Link Between Dental and Brain Abscesses?

Date
Body
 

I found the article1 about the case of a brain abscess interesting, but the conclusion linking it to a dental cavity is irritatingly vague, unscientific and bordering on sensational journalism.

Streptococcus anginosus is an opportunistic, normal part of the flora found in the oral cavity, throat and gastrointestinal tract that is commonly isolated from abscesses in the bodies of people that are immunocompromised. There was no evidence to link it to that decayed tooth: no swelling, purulence or other signs of infection.  If the authors can leap to that conclusion, then one would suspect that—with the millions of children with real dental and throat infections every day—brain abscesses would rampant.

Really the point is irrelevant because ultimately brain abscesses are a rare neurologic problem, not even in the consideration of dentists.

 

Dr. Michael Kelly
Halifax, Nova Scotia

References

  1. Hibberd CE, Nguyen TD. Brain abscess secondary to a dental infection in an 11-year-old child: case report. J Can Dent Assoc. 2012;78:c49.
 

Response from the Authors

Thank you for your comments on our article.1 Certain words in your letter (e.g., decayed tooth, real dental infections) imply that tooth 75 was not abscessed but merely carious. However, the primary molar in this case report was grossly carious, had a furcation radiolucency and a recent history of pain and localized swelling. These signs and symptoms were adequate to lead to a working diagnosis of dental abscess of tooth 75. Post-extraction culture of samples from the extraction socket confirmed the diagnosis of an abscessed tooth.

We agree that Streptococcus anginosus is regularly cultured in the oral cavity, genitourinary tract and gastrointestinal tract as well as in immunocompromised individuals with purulent infections of the liver, central nervous system and lungs. However, it has been repeatedly cultured and involved in the formation of odontogenic abscesses in immunocompetent individuals.2,3 Furthermore, the literature indicates that intracerebral abscesses are more common in immunocompetent children and adolescents than those who are immunocompromised.4

In response to your statement that “there was no evidence to link it (brain abscess) to that decayed tooth...”, we took great care to identify this case as a diagnosis of exclusion. Medical investigations revealed no other predisposing risk factors aside from the odontogenic abscess secondary to necrotic tooth 75. Patients with life-threatening infection often receive antibacterial therapy prior to specimen collection that can compromise bacterial culture results. Twenty-four to 40% of all intracerebral abscesses produce negative culture results in large part due to prior antimicrobial therapy.5 In this report, streptococcus species were cultured from the tooth 75 extraction socket and Streptococcus anginosus was cultured from the brain abscess.

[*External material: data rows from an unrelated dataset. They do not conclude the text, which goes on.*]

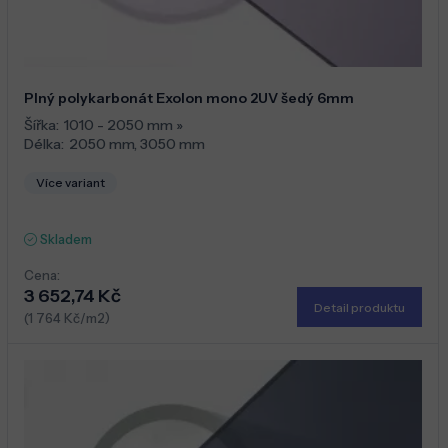
Plný polykarbonát Exolon mono 2UV šedý 6mm
Šířka:
1010 - 2050 mm
»
Délka:
2050 mm
,
3050 mm
Více variant
Skladem
Cena:
3 652,74 Kč
Detail produktu
(1 764 Kč/m2)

As for the evidence to support the link between the brain abscess and the abscessed tooth 75, we believe this case report is an accurate description of an unusual occurrence. It was never meant to suggest that any patient with a throat, ear or dental infection is at immediate risk of a brain abscess. Brain abscesses are rare as the body has multiple defense systems to prevent contiguous and systemic spread of infections to the brain. Based on biological principles, the spread of a dental, ear or throat infection to the brain does occur and the literature contains numerous examples.4,6

All health care personnel need to be aware of the potential consequences of an untreated odontogenic infection. Brain abscess in children is a rare but serious condition as it can lead to permanent neurologic sequelae or death. Although many children live with localized dental abscesses, in this rare case, the abscess was the prime causal candidate for the brain abscess.

 

Dr. Trang Nguyen
Dr. Christine Hibberd

References

  1. Hibberd CE, Nguyen TD. Brain abscess secondary to a dental infection in an 11-year-old child: case report. J Can Dent Assoc. 2012;78:c49.
  2. Robertson D, Smith AJ. The microbiology of the acute dental abscess. J Med Microbiol 2009;58:155-62.
  3. Fisher LE,Russell RR. The isolation and characterization of milleri group streptococci from dental periapical abscesses. J Dent Res 1993;72:1191-93.
  4. Goodkin HP, Harper MB, Pomeroy SL. Intracerebral abscess in children: historical trends at Children’s Hospital Boston. Pediatrics. 2004;113(6):1765-70.
  5. Petti CA, Simmon KE, Bender J, Blaschke A, Webster KA, Conneely MF et al. Culture-negative intracerebral abscesses in children and adolescents from Streptococcus anginosus group infection: a case series. CID 2008:46:1578-80.
  6. Azenha MR, Homsi G, Garcia IR Jr. Multiple brain abscess from dental origin: case report and literature review. Oral Maxillofac Surg. 2011;[Epub ahead print] DOI 10.1007/s10006-011-0308-3.